Saturday Night Fever Blu-ray Review
Release Date: May 5, 2009
Run time: 118 minutes
Audio: Dolby TrueHD 5.1 mix
Aspect Ratio: 2.40:1
Disc Spec: 1 BD50 DL
Saturday Night Fever is one of those movies that comes along and seems to change the cultural temperature in a flash. After the movie’s release in 1977, disco ruled the dance floors, and a blow-dried member of a TV-sitcom ensemble became the hottest star in the U.S. For all that, the story is conventional: a 19-year-old Italian American from Brooklyn, Tony Manero (John Travolta), works in a humble paint store and lives with his family. After dark, he becomes the polyester-clad stallion of the local nightclub; Tony’s brother, a priest, observes that when Tony hits the dance floor, the crowd parts like the Red Sea before Moses. Director John Badham captures the electric connection between music and dance, and also the desperation that lies beneath Tony’s ambitions to break out of his limited world. The soundtrack, which spawned a massively successful album, is dominated by the disco classics of the Bee Gees, including “Staying Alive” (Travolta’s theme during the strutting opening) and “Night Fever.” The Oscar®-nominated Travolta, plucked from the cast of Welcome Back, Kotter, for his first starring role, is incandescent and unbelievably confident, and his dancing is terrific. Oh, and the white suit rules.

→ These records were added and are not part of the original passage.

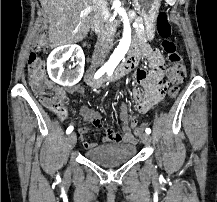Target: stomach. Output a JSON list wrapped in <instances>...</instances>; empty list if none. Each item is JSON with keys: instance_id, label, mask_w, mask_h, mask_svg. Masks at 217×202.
Instances as JSON below:
<instances>
[{"instance_id": "1", "label": "stomach", "mask_w": 217, "mask_h": 202, "mask_svg": "<svg viewBox=\"0 0 217 202\" xmlns=\"http://www.w3.org/2000/svg\"><path fill=\"white\" fill-rule=\"evenodd\" d=\"M162 0H134L135 8L140 14L145 26L147 40H153L155 36L156 20Z\"/></svg>"}]
</instances>
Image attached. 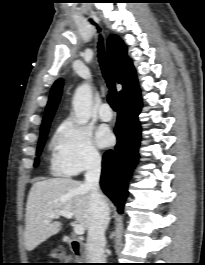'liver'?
I'll list each match as a JSON object with an SVG mask.
<instances>
[{"label": "liver", "instance_id": "obj_1", "mask_svg": "<svg viewBox=\"0 0 205 265\" xmlns=\"http://www.w3.org/2000/svg\"><path fill=\"white\" fill-rule=\"evenodd\" d=\"M62 210L70 211L76 222L88 229L91 218L90 189L70 178H52L32 185L25 215L24 241L28 251L61 230V223L53 222L48 217Z\"/></svg>", "mask_w": 205, "mask_h": 265}]
</instances>
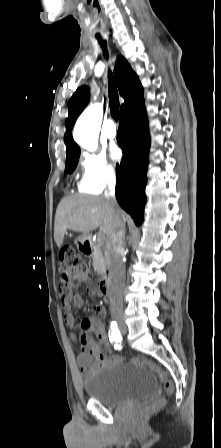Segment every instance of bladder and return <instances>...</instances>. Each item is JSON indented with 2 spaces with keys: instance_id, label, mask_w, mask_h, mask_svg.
<instances>
[{
  "instance_id": "1",
  "label": "bladder",
  "mask_w": 221,
  "mask_h": 448,
  "mask_svg": "<svg viewBox=\"0 0 221 448\" xmlns=\"http://www.w3.org/2000/svg\"><path fill=\"white\" fill-rule=\"evenodd\" d=\"M89 399L107 407L150 398L155 392V380L147 369L128 362L116 361L82 382Z\"/></svg>"
}]
</instances>
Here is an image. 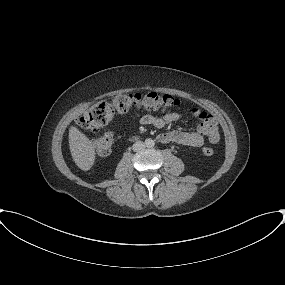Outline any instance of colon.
<instances>
[{
    "instance_id": "colon-1",
    "label": "colon",
    "mask_w": 285,
    "mask_h": 285,
    "mask_svg": "<svg viewBox=\"0 0 285 285\" xmlns=\"http://www.w3.org/2000/svg\"><path fill=\"white\" fill-rule=\"evenodd\" d=\"M182 102L169 95H159L155 92L135 93L125 92L118 94L111 101H104L83 112L77 119L78 125L92 132L99 131L109 123L115 113L124 114L133 109L163 111L171 107H179ZM193 116L197 120L198 129L208 136L212 143L219 141L220 133L216 119L198 109L192 110ZM114 137L111 132H104L96 141L95 149L100 157L107 156L112 148ZM203 154L211 156L214 150L211 147H204Z\"/></svg>"
}]
</instances>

Travolta is in his prime spotlight as a Brooklyn kid aiming to make it big on the dance floor. There isn’t much to the movie other than the need for fame–as brief as it may be–and the most obvious theme of the film, which is learning to treat women as something more than just sex objects. Tony and his pals all join together at 2001 Odyssey, a crummy disco club with dizzying strobe lights and a constantly-waxed dance floor where Tony is often encouraged to let loose and show everyone his moves. When he’s not doing that, he’s sitting at the bar watching a topless stripper do her thing. And he’s only 19.

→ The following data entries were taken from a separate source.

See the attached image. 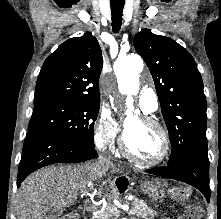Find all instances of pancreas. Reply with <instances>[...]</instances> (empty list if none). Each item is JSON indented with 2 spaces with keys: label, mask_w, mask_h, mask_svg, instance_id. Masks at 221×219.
<instances>
[{
  "label": "pancreas",
  "mask_w": 221,
  "mask_h": 219,
  "mask_svg": "<svg viewBox=\"0 0 221 219\" xmlns=\"http://www.w3.org/2000/svg\"><path fill=\"white\" fill-rule=\"evenodd\" d=\"M119 214L118 210H115L114 206L107 207L104 211L100 212L97 219H115L114 217ZM130 215H135L138 218L152 219L157 215V212L150 209L143 200L134 198L132 202V208Z\"/></svg>",
  "instance_id": "obj_1"
}]
</instances>
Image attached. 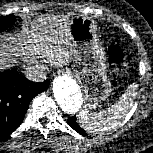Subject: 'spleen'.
<instances>
[{
    "label": "spleen",
    "mask_w": 153,
    "mask_h": 153,
    "mask_svg": "<svg viewBox=\"0 0 153 153\" xmlns=\"http://www.w3.org/2000/svg\"><path fill=\"white\" fill-rule=\"evenodd\" d=\"M136 84H131L126 92L122 94L119 101L106 110L89 113L83 109L79 114V123L87 131L100 134L117 127L121 120L127 115L135 99Z\"/></svg>",
    "instance_id": "obj_1"
}]
</instances>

Part of this movie is learning to grow up, and treat women as something more than Tony is used to treating them. But that’s one of two primary plots–the other is, of course, trying to break away from a boring life. Tony comes from an Italian background, and he lives in a bad area of town. His mother is proud of her eldest son, who became a priest, and she’s discouraged by the fact that her other son doesn’t seem to care about making anything out of his life. We get the feeling that Tony’s parents once had the same outlook as their son, and fear he may be going down their own path. After Tony gets a raise from $3 to $4, his father tells him that $4 can’t even buy $3. His son swears at him and storms away.
In an era of test groups, sequels, remakes galore, and competing entertaining alternatives you are not likely to see a movie as entertaining and thoughtful as ‘Saturday Night Fever’. This is one of my all-time favorite films that I have enjoyed even more with each viewing over the years.
Movie Content: 9.5/10
The print is presented in 1080p/AVC MPEG-4 with a 1.85:1 aspect ratio. The film is 31 years old this year. I have seen the film on broadcast television and the two DVD releases over the years, the film has never looked so good. The print has been cleaned up rather well for the Blu-ray release when compared to the DVD. While things aren’t perfect, there is grain still on the print, but nowhere near what was found on the DVD. I found the colors to be rather soft. Black levels are strong.
Print Quality: 8.5/10
The audio is presented in Dolby TrueHD 5.1 mix. This is an excellent mix that could easily sell those on the fence about the format for a catalog title of this age. The soundfield is immersive at all times no matter if it is the soundtrack or dialogue. I was surprised with the 70’s disco music sounding so good. Dialogue is also well placed in the center channel sounding crisp and clear.
Audio Quality: 9/10
- “Commentary by Director John Badham”
- “Catching The Fever”
- A 30-Year Legacy
- Making Soundtrack History
- Platforms & Polyster
- Deejays & Discos
- Spotlight on Travolta
- Back to Bay Ridge
- Dance Like Travolta with John Cassese
- Fever Challenge!
- ’70s Discopedia
- Deleted Scenes
All features are presented in standard definition. All the features from the previous DVD release have been ported over for this release.
Special Features: 8/10
The Final Word
‘Saturday Night Fever’ still holds up rather well here in 2009 and there has no’t been another film like it. This film is in my top list for films of all-time. On Blu-ray, the film excels with great video and audio for a catalog title at the age of 31 year old print. If you are a fan of the film, I highly recommend this as a purchase.